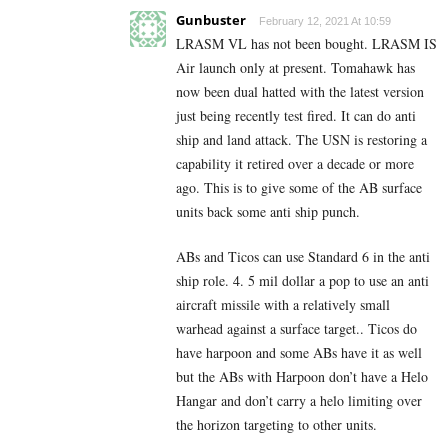
Gunbuster
February 12, 2021 At 10:59
LRASM VL has not been bought. LRASM IS
Air launch only at present. Tomahawk has
now been dual hatted with the latest version
just being recently test fired. It can do anti
ship and land attack. The USN is restoring a
capability it retired over a decade or more
ago. This is to give some of the AB surface
units back some anti ship punch.
ABs and Ticos can use Standard 6 in the anti
ship role. 4. 5 mil dollar a pop to use an anti
aircraft missile with a relatively small
warhead against a surface target.. Ticos do
have harpoon and some ABs have it as well
but the ABs with Harpoon don’t have a Helo
Hangar and don’t carry a helo limiting over
the horizon targeting to other units.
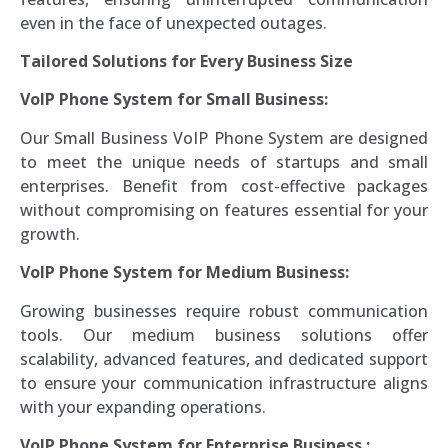
even in the face of unexpected outages.
Tailored Solutions for Every Business Size
VoIP Phone System for Small Business:
Our Small Business VoIP Phone System are designed
to meet the unique needs of startups and small
enterprises. Benefit from cost-effective packages
without compromising on features essential for your
growth.
VoIP Phone System for
Medium Business:
Growing businesses require robust communication
tools. Our medium business solutions offer
scalability, advanced features, and dedicated support
to ensure your communication infrastructure aligns
with your expanding operations.
VoIP Phone System for
Enterprise Business
:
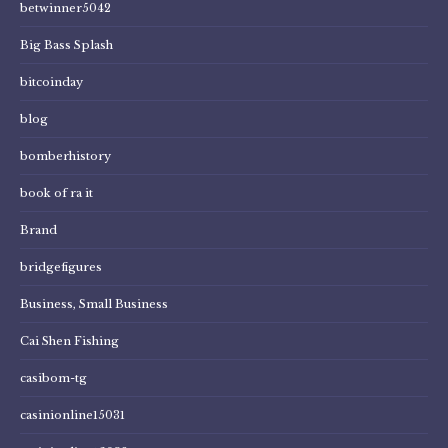
betwinner5042
Big Bass Splash
bitcoinday
blog
bomberhistory
book of ra it
Brand
bridgefigures
Business, Small Business
Cai Shen Fishing
casibom-tg
casinionline15031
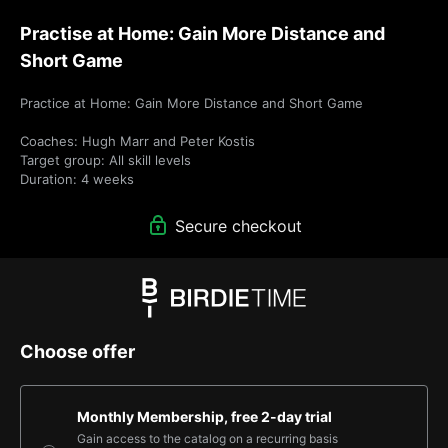
Practise at Home: Gain More Distance and
Short Game
Practice at Home: Gain More Distance and Short Game

Coaches: Hugh Marr and Peter Kostis

Target group: All skill levels

Duration: 4 weeks
Secure checkout
Choose offer
Monthly Membership, free 2-day trial
Gain access to the catalog on a recurring basis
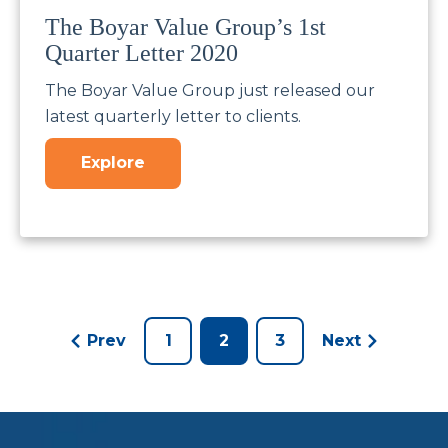
The Boyar Value Group’s 1st
Quarter Letter 2020
The Boyar Value Group just released our
latest quarterly letter to clients.
Explore
Prev
1
2
3
Next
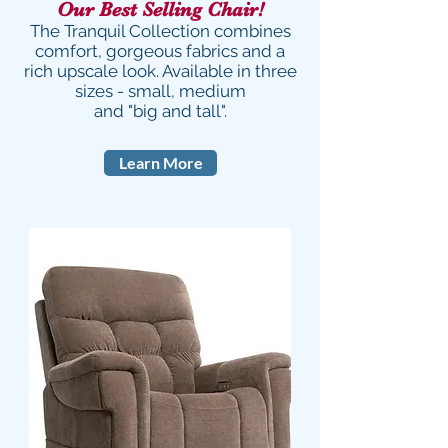
Our Best Selling Chair!
The Tranquil Collection combines
comfort, gorgeous fabrics and a
rich upscale look. Available in three
sizes - small, medium
and "big and tall".
Learn More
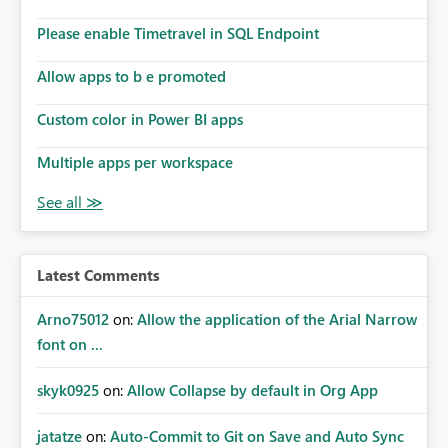
Please enable Timetravel in SQL Endpoint
Allow apps to b e promoted
Custom color in Power BI apps
Multiple apps per workspace
Latest Comments
Arno75012
on:
Allow the application of the Arial Narrow
font on ...
skyk0925
on:
Allow Collapse by default in Org App
jatatze
on:
Auto-Commit to Git on Save and Auto Sync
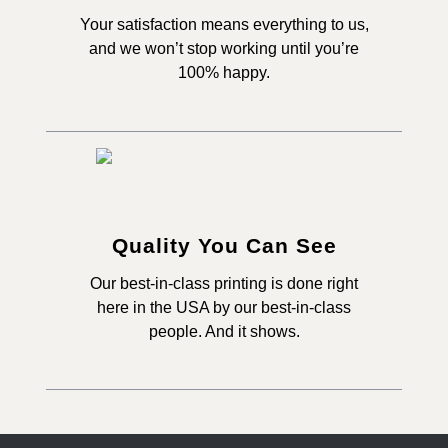
Your satisfaction means everything to us,
and we won’t stop working until you’re
100% happy.
Quality You Can See
Our best-in-class printing is done right
here in the USA by our best-in-class
people. And it shows.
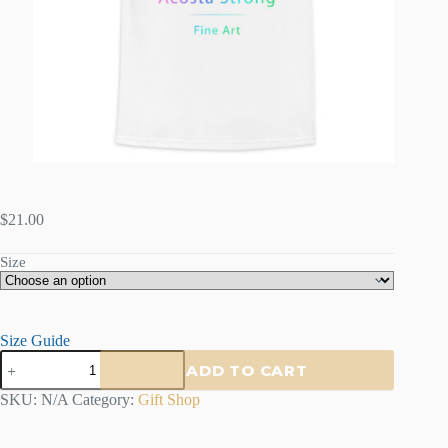
$
21.00
Size
Size Guide
Acosta
ADD TO CART
Strong
Kids
SKU:
N/A
Category:
Gift Shop
Crew
Neck
T-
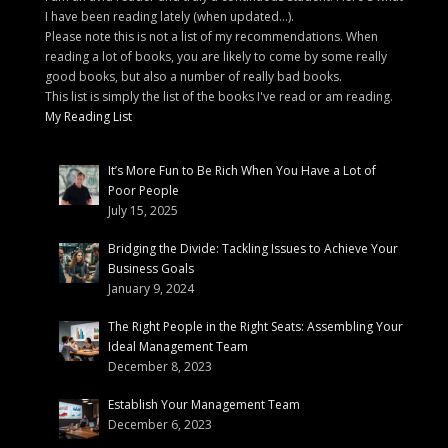
I have been reading lately (when updated...).
Please note this is not a list of my recommendations. When
reading a lot of books, you are likely to come by some really
good books, but also a number of really bad books.
This list is simply the list of the books I've read or am reading.
My Reading List
It’s More Fun to Be Rich When You Have a Lot of
Poor People
July 15, 2025
Bridging the Divide: Tackling Issues to Achieve Your
Business Goals
January 9, 2024
The Right People in the Right Seats: Assembling Your
Ideal Management Team
December 8, 2023
Establish Your Management Team
December 6, 2023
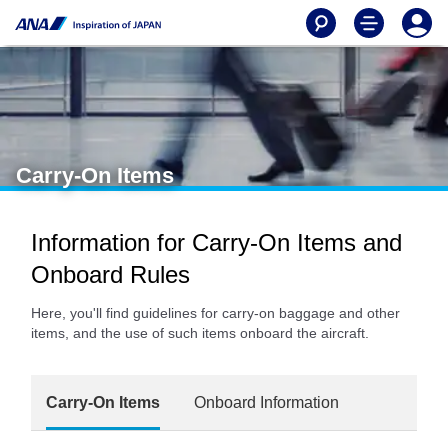
Carry-On Items
Information for Carry-On Items and
Onboard Rules
Here, you'll find guidelines for carry-on baggage and other
items, and the use of such items onboard the aircraft.
Carry-On Items
Onboard Information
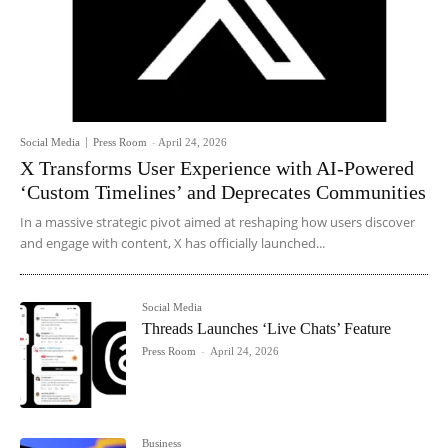
Social Media
Press Room
-
April 24, 2026
X Transforms User Experience with AI-Powered
‘Custom Timelines’ and Deprecates Communities
In a massive strategic pivot aimed at reshaping how users discover
and engage with content, X has officially launched...
Social Media
Threads Launches ‘Live Chats’ Feature
Press Room
-
April 24, 2026
Business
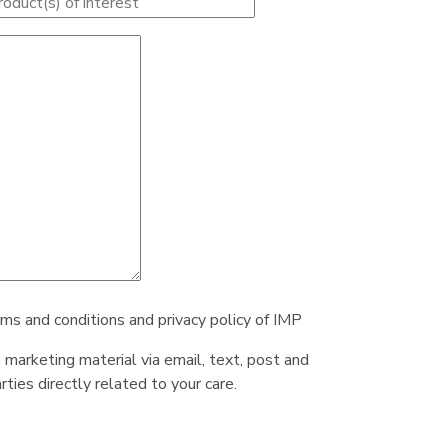
rms and conditions and privacy policy of IMP
e marketing material via email, text, post and
ties directly related to your care.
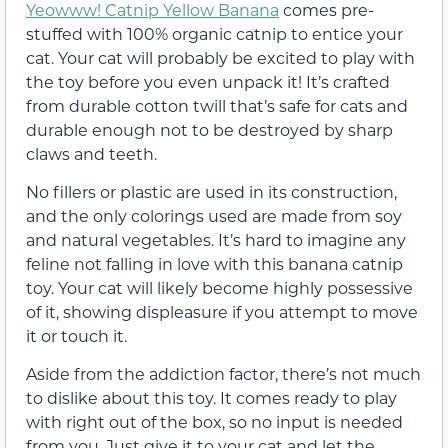
Yeowww! Catnip Yellow Banana
comes pre-
stuffed with 100% organic catnip to entice your
cat. Your cat will probably be excited to play with
the toy before you even unpack it! It’s crafted
from durable cotton twill that’s safe for cats and
durable enough not to be destroyed by sharp
claws and teeth.
No fillers or plastic are used in its construction,
and the only colorings used are made from soy
and natural vegetables. It’s hard to imagine any
feline not falling in love with this banana catnip
toy. Your cat will likely become highly possessive
of it, showing displeasure if you attempt to move
it or touch it.
Aside from the addiction factor, there’s not much
to dislike about this toy. It comes ready to play
with right out of the box, so no input is needed
from you. Just give it to your cat and let the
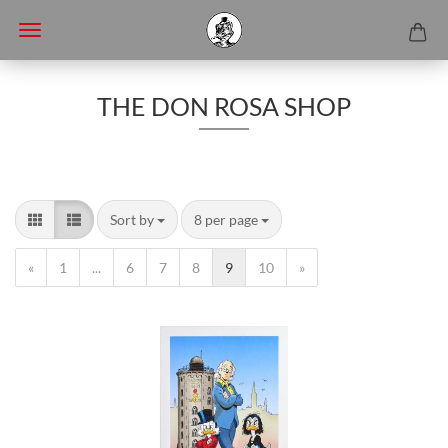
THE DON ROSA SHOP
Sort by
8 per page
«
1
...
6
7
8
9
10
»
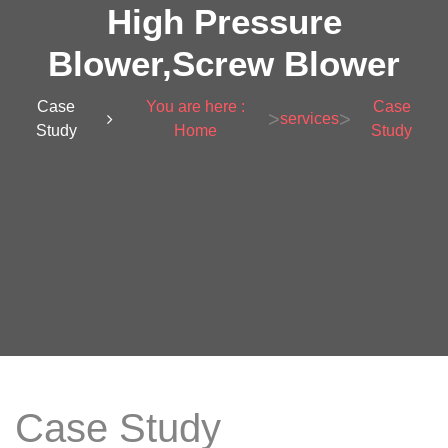
High Pressure
Blower,Screw Blower
Case
You are here :
Case
>
>
services
Study
Home
Study
Case Study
------------------------
### GOAL OF THE EXERCISE
Look back over the records above. Reproduce exactly everything from the line with "Coaches: Hugh Marr and Peter Kostis" down to the line with "Multiple apps per workspace", inclusive, and leave the pictures out.

### RESULT OF THIS EXERCISE
Coaches: Hugh Marr and Peter Kostis

Target group: All skill levels

Duration: 4 weeks
Secure checkout
Choose offer
Monthly Membership, free 2-day trial
Gain access to the catalog on a recurring basis
The Boyar Value Group’s 1st
Quarter Letter 2020
The Boyar Value Group just released our
latest quarterly letter to clients.
Explore
Prev
1
2
3
Next
Our Best Selling Chair!
The Tranquil Collection combines
comfort, gorgeous fabrics and a
rich upscale look. Available in three
sizes - small, medium
and "big and tall".
Learn More
Please enable Timetravel in SQL Endpoint
Allow apps to b e promoted
Custom color in Power BI apps
Multiple apps per workspace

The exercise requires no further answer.